A narrow range has developed in the EUR/USD exchange rate in the early week but the markets are likely to pick up later in the day once North American traders return from the long weekend.
Germany’s ZEW will release its indicator of economic sentiment prior to the US open which may cause short-time volatility in EUR/USD. Analysts expect the indicator to slow yet continue to show optimism towards the economy.
Equity markets have fallen under pressure around the globe after tech giant Apple said its earnings will fall short due to the Coronavirus. Oil prices have followed equities lower while the price of gold advanced towards highs not seen since the early month.
The US dollar index briefly pierced to a fresh four-month high in the early day but has eased back to trade flat on the day thus far. Meanwhile, EUR/USD lingered around lows not seen since the French election of 2017. While the pair trades at fairly important support, it has not shown any signs of recovery as of yet.
Support for EUR/USD at 1.0830 is significant. It served to hold EUR/USD lower in the first quarter of 2017, and then higher on dips after the gap up that followed the French election.
The pair entered oversold territory last week and a bounce higher from current levels certainly seems like a possibility. At the same time, the momentum is firm to the downside and technical traders will likely want to see evidence of upward movement before getting involved in a long position.
In the event the pair continues lower, the next level of interest to the downside falls at 1.0800.

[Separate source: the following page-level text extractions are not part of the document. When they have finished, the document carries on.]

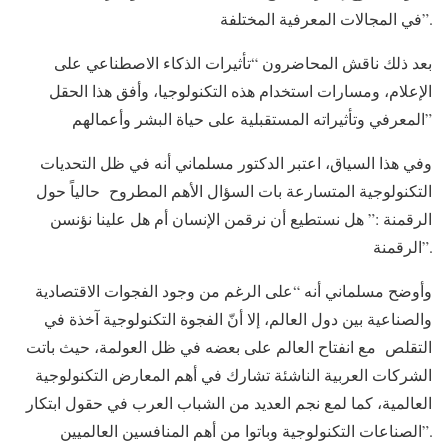
في المجالات المعرفية المختلفة”.
بعد ذلك ناقش المحاضرون “تأثيرات الذكاء الاصطناعي على
الإعلام، ومسارات استخدام هذه التكنولوجيا، وأفق هذا الحقل
المعرفي وتأثيراته المستقبلية على حياة البشر وأعمالهم”
وفي هذا السياق، اعتبر الدكتور مسلماني أنه في ظل التحديات
التكنولوجية المتسارعة بات السؤال الأهم المطروح حالياً حول
الرقمنة :” هل نستطيع أن نرقمن الإنسان أم هل علينا نؤنسن
الرقمنة”.
وأوضح مسلماني أنه “على الرغم من وجود الفجوات الاقتصادية
والصناعية بين دول العالم، إلا أنّ الفجوة التكنولوجية آخذة في
التقلص مع انفتاح العالم على بعضه في ظل العولمة، حيث باتت
الشركات العربية الناشئة تشارك في أهم المعارض التكنولوجية
العالمية، كما لمع نجم العديد من الشباب العرب في حقول ابتكار
الصناعات التكنولوجية وباتوا من أهم المنافسين العالميين”.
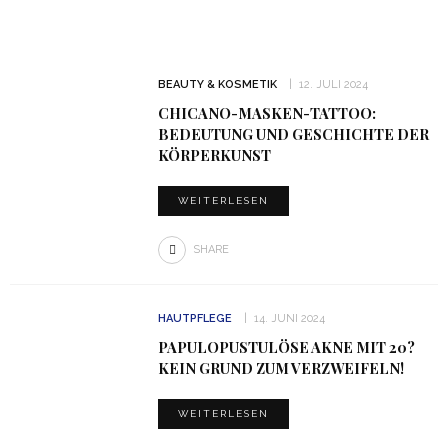
BEAUTY & KOSMETIK
12. JULI 2024
CHICANO-MASKEN-TATTOO:
BEDEUTUNG UND GESCHICHTE DER
KÖRPERKUNST
WEITERLESEN
SHARE
HAUTPFLEGE
14. JUNI 2024
PAPULOPUSTULÖSE AKNE MIT 20?
KEIN GRUND ZUM VERZWEIFELN!
WEITERLESEN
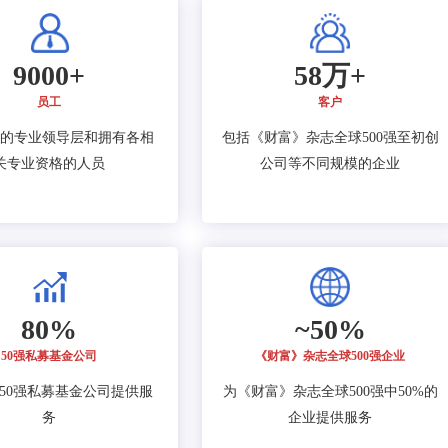
9000+
58万+
员工
客户
的专业领导层和拥有各相
包括《财富》杂志全球500强至初创
关专业资格的人员
公司等不同规模的企业
80%
~50%
50强私募基金公司
《财富》杂志全球500强企业
的50强私募基金公司提供服
为《财富》杂志全球500强中50%的
务
企业提供服务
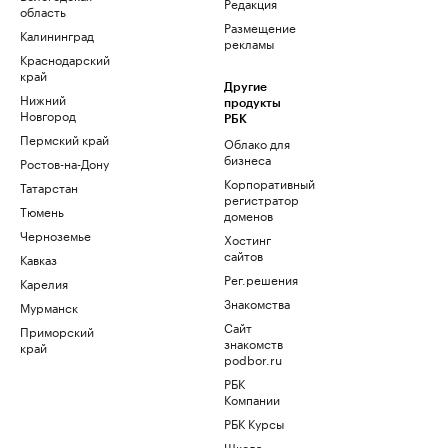
Редакция
область
Размещение
Калининград
рекламы
Краснодарский
край
Другие
Нижний
продукты
Новгород
РБК
Пермский край
Облако для
бизнеса
Ростов-на-Дону
Корпоративный
Татарстан
регистратор
Тюмень
доменов
Черноземье
Хостинг
сайтов
Кавказ
Рег.решения
Карелия
Знакомства
Мурманск
Сайт
Приморский
знакомств
край
podbor.ru
РБК
Компании
РБК Курсы
Школа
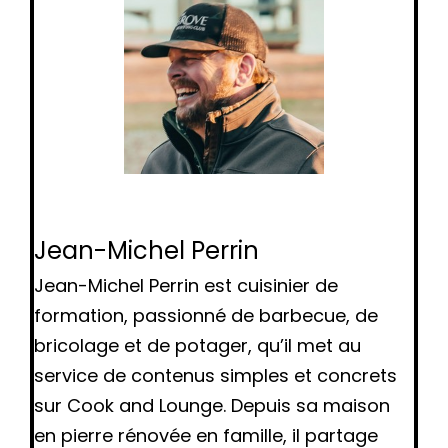
Jean-Michel Perrin
Jean-Michel Perrin est cuisinier de
formation, passionné de barbecue, de
bricolage et de potager, qu’il met au
service de contenus simples et concrets
sur Cook and Lounge. Depuis sa maison
en pierre rénovée en famille, il partage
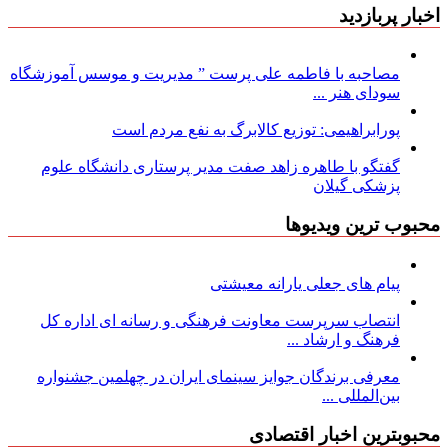
اخبار پربازدید
مصاحبه با فاطمه علی پرست ” مدیریت و موسس آموزشگاه
سودای هنر ...
پورابراهیمی: توزیع کالابرگ به نفع مردم است
گفتگو با طاهره زاهد صفت مدیر پرستاری دانشگاه علوم
پزشکی گیلان
محبوب ترین ویدیوها
پیام های جعلی یارانه معیشتی
انتصاب سرپرست معاونت فرهنگی و رسانه ای اداره کل
فرهنگ و ارشاد ...
معرفی برندگان جوایز سینمای ایران در چهلمین جشنواره
بین‌المللی ...
محبوبترین اخبار اقتصادی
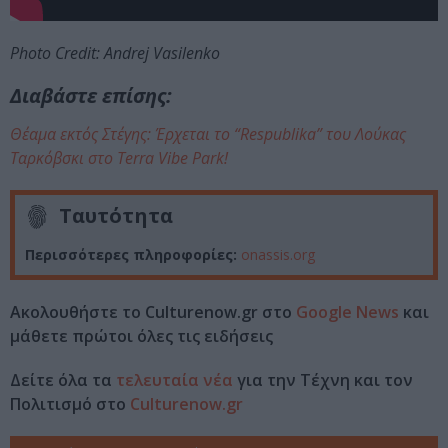
Photo Credit: Andrej Vasilenko
Διαβάστε επίσης:
Θέαμα εκτός Στέγης: Έρχεται το “Respublika” του Λούκας
Ταρκόβσκι στο Terra Vibe Park!
Ταυτότητα
Περισσότερες πληροφορίες:
onassis.org
Ακολουθήστε το Culturenow.gr στο
Google News
και
μάθετε πρώτοι όλες τις ειδήσεις
Δείτε όλα τα
τελευταία νέα
για την Τέχνη και τον
Πολιτισμό στο
Culturenow.gr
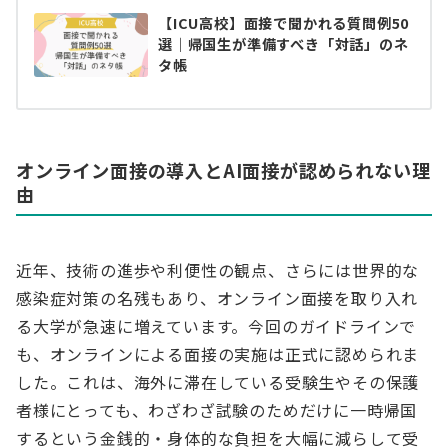
【ICU高校】面接で聞かれる質問例50
選｜帰国生が準備すべき「対話」のネ
タ帳
オンライン面接の導入とAI面接が認められない理
由
近年、技術の進歩や利便性の観点、さらには世界的な
感染症対策の名残もあり、オンライン面接を取り入れ
る大学が急速に増えています。今回のガイドラインで
も、オンラインによる面接の実施は正式に認められま
した。これは、海外に滞在している受験生やその保護
者様にとっても、わざわざ試験のためだけに一時帰国
するという金銭的・身体的な負担を大幅に減らして受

Among the cross rates, the single currency is showing bullish signs against the commodity currencies. A pair to keep an eye out on is EUR/CAD as the pair looks on pace to post a daily reversal candle after declining for ten straight sessions.
- EUR/USD has been confined to a range in the early week as a result of the US holiday today and the light data thus far.
- Important support is in play at 1.0830 although the pair has not shown any signs of a recovery at his point.